Terms & Conditions

General Terms & Conditions

The following are P2 Science’s General Terms & Conditions. All sales and other transfers of product, services and information, if any, are subject to these Terms & Conditions unless agreed otherwise in writing. All products, including products manufactured as part of P2 Science’s tolling services are offered for sale by P2 Science, Inc., (“seller”) subject to the following terms; and acceptance of any order is subject to such terms.
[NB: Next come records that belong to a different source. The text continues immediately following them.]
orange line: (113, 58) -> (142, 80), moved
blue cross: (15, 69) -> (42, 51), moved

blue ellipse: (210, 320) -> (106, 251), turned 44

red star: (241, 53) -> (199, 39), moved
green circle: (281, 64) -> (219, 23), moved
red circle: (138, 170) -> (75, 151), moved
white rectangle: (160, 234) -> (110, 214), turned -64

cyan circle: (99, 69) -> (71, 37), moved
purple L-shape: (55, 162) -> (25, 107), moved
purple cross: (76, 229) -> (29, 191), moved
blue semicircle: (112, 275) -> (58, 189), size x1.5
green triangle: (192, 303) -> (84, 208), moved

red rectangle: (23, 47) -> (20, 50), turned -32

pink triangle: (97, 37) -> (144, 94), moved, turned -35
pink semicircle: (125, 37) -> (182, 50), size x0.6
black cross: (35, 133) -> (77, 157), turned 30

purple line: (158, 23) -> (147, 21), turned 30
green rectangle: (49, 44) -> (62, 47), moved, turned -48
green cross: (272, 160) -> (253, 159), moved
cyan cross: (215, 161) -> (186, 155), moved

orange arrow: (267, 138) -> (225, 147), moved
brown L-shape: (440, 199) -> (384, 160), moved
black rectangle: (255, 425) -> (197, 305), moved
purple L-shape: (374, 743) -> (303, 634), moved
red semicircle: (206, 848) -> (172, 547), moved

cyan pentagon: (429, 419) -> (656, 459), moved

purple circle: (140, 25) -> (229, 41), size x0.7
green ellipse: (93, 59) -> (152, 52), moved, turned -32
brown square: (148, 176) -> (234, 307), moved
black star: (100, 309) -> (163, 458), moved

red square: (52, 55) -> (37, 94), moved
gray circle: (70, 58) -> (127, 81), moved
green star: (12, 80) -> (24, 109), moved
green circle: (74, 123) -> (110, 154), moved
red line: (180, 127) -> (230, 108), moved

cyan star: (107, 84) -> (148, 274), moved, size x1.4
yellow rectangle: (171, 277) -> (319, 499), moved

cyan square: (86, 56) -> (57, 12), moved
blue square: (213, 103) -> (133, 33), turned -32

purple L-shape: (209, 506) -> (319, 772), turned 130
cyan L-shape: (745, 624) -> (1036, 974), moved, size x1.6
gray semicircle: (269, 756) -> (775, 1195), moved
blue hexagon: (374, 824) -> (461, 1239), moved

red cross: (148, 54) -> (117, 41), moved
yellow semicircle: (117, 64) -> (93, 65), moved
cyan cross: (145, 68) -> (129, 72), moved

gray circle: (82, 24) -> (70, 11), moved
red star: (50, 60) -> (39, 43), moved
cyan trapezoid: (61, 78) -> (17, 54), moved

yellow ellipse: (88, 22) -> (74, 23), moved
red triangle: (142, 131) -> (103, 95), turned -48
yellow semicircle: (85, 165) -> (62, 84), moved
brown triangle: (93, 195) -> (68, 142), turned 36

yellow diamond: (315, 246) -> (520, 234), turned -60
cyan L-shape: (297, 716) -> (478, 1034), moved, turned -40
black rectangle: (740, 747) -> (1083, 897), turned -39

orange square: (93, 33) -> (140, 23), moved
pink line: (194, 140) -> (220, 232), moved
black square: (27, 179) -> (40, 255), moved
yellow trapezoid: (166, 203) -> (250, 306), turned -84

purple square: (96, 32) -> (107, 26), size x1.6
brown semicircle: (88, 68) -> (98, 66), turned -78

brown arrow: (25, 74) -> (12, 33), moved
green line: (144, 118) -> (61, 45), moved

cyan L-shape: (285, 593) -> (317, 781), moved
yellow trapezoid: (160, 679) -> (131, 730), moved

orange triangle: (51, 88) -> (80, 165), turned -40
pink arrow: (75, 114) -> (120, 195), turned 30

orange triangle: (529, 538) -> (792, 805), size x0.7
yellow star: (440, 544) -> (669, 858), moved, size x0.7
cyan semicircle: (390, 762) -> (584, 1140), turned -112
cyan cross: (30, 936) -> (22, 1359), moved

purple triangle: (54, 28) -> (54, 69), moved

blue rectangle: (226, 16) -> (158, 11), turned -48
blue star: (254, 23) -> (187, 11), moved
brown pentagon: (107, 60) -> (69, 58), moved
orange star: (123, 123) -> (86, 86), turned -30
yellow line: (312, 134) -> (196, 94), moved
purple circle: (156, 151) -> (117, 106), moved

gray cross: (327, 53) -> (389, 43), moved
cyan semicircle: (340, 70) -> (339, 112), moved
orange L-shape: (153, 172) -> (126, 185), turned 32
Seller hereby objects to any additions or different terms which may be contained in the Buyer’s Purchase Order, Acknowledgement or other forms of correspondence.


No order may be canceled or altered by Buyer, except on terms and conditions accepted by Seller.


If the financial responsibility of Buyer becomes impaired or unsatisfactory to Seller, advance cash payment or satisfactory security shall be given by Buyer upon demand by Seller, and shipments may be withheld until such payment or security is received. Unless advance payment is required, or other payment terms are negotiated, Seller shall invoice Buyer after each shipment of products. Unless otherwise stated invoice shall be paid thirty (30) days after shipment, by check or wire transfer or immediately available funds delivered to Seller’s bank as stated on invoice or to the attention of Seller’s Accounts Receivable Department, at the address on the Seller’s invoice. Invoices unpaid when due shall bear interest at the rate of 1.5% per month or, if lower, the highest contract rate permitted by applicable law; and Buyer shall reimburse Seller for all costs, including Seller’s attorneys’ fees, incurred by Seller in collecting any overdue invoice.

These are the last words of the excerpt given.